AI-assisted classification
The AI-assisted classification (50%-90% AI dependent) involves a person, company or entity first using a series of algorithms and statistical modeling techniques to help them complete a task. Human involvement exists at the design, implementation and outcome stages, but the template used to accomplish that task is provided by the AI system, tool or platform. Beautiful.AI, which started in 2018, uses generative AI techniques to produce powerpoint presentations with slide organization and formatting in mind. The ability to customize the AI-assisted tool’s outputs comes at a price. Regardless, being assisted by AI is allowing the AI to do the heavy-lifting when it comes to organization and structure. AI assistance is most valuable when you don’t know where to start in completing a task. Otherwise, you’re abusing your access to AI-assisted tools and don’t actually need them, you simply want to use them.

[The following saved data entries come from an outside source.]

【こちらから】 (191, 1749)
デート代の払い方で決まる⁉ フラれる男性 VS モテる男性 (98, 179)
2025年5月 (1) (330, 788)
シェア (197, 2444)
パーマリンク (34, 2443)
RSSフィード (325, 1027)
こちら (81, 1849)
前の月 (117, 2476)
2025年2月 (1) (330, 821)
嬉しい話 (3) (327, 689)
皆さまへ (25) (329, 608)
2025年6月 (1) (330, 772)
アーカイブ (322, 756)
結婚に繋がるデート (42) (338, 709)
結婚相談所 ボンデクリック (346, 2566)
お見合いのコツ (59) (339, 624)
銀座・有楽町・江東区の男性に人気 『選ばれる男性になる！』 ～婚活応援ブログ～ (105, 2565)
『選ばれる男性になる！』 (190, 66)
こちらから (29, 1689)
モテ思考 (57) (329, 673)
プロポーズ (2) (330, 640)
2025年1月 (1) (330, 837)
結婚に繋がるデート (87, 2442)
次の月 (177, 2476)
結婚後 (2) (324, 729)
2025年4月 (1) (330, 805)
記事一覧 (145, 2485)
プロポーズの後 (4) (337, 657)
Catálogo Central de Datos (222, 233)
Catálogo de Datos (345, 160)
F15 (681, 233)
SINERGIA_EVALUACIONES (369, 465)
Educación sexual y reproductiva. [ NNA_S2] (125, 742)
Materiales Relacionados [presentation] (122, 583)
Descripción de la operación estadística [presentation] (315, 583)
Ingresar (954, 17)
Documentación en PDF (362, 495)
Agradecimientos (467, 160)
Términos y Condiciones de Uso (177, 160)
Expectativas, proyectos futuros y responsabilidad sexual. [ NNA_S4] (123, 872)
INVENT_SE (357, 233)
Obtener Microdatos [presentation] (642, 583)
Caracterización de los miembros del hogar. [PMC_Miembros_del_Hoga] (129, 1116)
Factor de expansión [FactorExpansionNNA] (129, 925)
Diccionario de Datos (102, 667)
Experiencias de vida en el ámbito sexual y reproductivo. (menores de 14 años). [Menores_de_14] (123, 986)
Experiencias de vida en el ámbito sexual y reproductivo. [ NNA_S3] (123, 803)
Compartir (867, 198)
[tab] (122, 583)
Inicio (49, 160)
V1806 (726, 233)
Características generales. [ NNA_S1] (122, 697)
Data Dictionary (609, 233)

AI-enhanced classification
The AI-enhanced classification (10%-49% AI dependent) applies to a person, company or entity sparingly leveraging AI systems, tools and platforms in completing complicated tasks. The words ‘sparingly’ and ‘complicated’ are definitely subjective and depends on the functions to be performed. Human involvement dominates the task completion process with AI serving as the supplement resource if needed. It’s akin to a person having a template or outline of what needs to be completed but they have gaps needing to be more fully developed. We’ve all likely experienced this: knowing the route to a specific location but missing the correct turn. We turn on the GPS navigation app to help us find the best alternative route. As a more commercial example, Zapier released for their Natural Language Actions (NLA). Since Zapier already provides the capability of integrating thousands of online services, NLA gives the user suggestions in building their integration workflows. The lower end is likely where many people will falls while companies will lean toward the higher end of this range as public pressure forces them away from AI-generated and AI-assisted uses.
AI-lite classification
The AI-lite classification (< 10% AI dependent) belongs to a person, company or entity that unwittingly use generative AI systems, tools and platforms. Human-in-the-loop frameworks are prioritized over generative AI techniques. AI approaches aren’t sought-after as the first or second option. There’s a caution-to-use concerning AI systems, tools and platforms. AI use requires clear justification and rationale. Being conscious of AI’s impact makes us cautious in using it. We engage with generative AI tools regularly when we use autocorrect or sentence/phrase completions suggestions while writing an email. While AI-lite seems improbable given the current round of AI hype, the community of AI-lite people will increase due to capitalism — AI approaches will become cost-prohibitive — or due to choice.
There’s no one data and AI system, tool or platform that can solve all our algorithmic-based problems and none of our societal ones. This is the time to explore and become skilled at using people-first AI approaches.